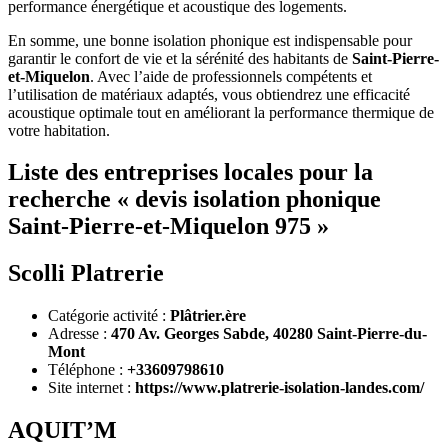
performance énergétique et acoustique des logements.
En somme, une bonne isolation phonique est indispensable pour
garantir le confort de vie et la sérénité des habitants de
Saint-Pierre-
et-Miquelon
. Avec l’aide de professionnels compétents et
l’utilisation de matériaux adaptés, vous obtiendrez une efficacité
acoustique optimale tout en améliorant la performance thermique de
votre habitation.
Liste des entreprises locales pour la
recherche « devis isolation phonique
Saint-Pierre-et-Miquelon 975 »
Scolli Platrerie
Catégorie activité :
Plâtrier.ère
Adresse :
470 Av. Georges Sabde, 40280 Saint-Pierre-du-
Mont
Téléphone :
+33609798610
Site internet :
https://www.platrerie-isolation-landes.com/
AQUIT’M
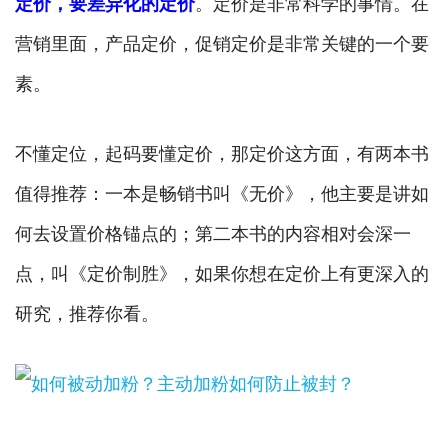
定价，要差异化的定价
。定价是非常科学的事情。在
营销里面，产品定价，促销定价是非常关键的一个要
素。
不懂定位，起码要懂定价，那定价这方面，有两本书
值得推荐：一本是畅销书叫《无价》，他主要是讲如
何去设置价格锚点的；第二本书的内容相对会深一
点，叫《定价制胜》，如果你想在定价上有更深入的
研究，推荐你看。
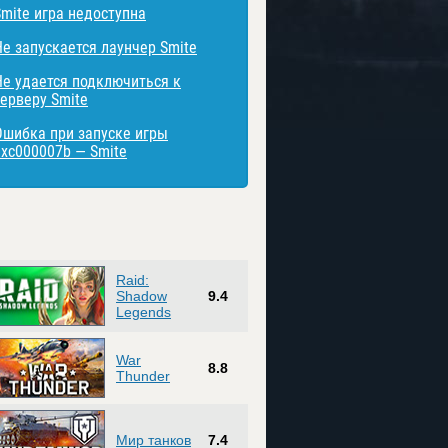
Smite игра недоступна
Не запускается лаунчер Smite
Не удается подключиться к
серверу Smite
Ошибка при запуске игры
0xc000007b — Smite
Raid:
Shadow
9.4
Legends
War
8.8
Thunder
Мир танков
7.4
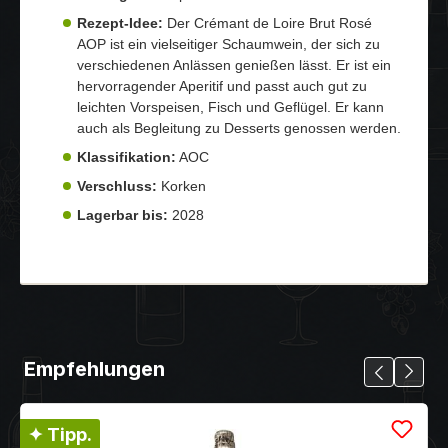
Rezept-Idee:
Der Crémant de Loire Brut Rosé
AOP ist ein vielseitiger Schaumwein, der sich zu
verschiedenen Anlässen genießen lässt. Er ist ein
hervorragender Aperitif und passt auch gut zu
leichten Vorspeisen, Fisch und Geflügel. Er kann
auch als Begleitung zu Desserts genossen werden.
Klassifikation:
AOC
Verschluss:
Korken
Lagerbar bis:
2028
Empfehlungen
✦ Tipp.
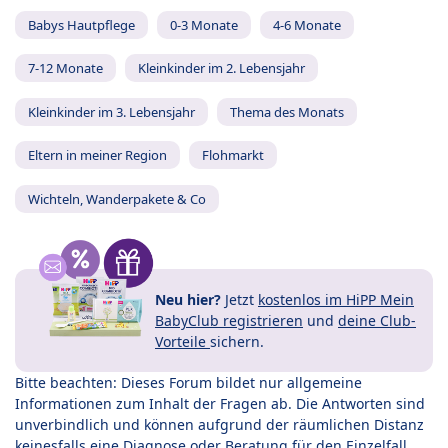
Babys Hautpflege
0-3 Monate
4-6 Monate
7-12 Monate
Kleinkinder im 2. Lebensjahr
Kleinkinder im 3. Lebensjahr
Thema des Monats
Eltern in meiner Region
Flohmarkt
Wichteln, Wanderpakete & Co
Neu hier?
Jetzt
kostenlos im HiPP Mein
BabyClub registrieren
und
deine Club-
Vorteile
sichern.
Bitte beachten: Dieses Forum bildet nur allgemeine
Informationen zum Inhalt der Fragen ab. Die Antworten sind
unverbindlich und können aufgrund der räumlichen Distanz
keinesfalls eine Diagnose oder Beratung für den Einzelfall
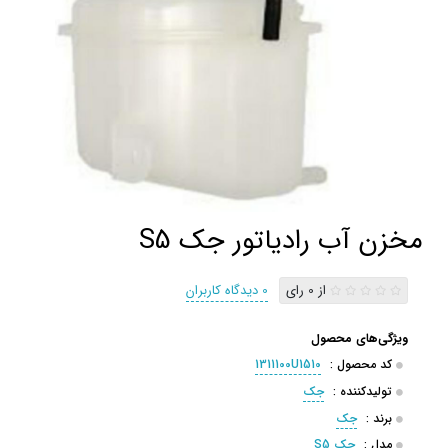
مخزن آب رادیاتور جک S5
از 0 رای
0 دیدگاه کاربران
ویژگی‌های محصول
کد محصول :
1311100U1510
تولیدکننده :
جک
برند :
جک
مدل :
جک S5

◆ **EXERCISE DESCRIPTION**:
Copy out all lines of the material containing the word "Saint".

◆ **WORKED SOLUTION**:
Saint-Pierre-
Saint-Pierre-et-Miquelon 975 »
470 Av. Georges Sabde, 40280 Saint-Pierre-du-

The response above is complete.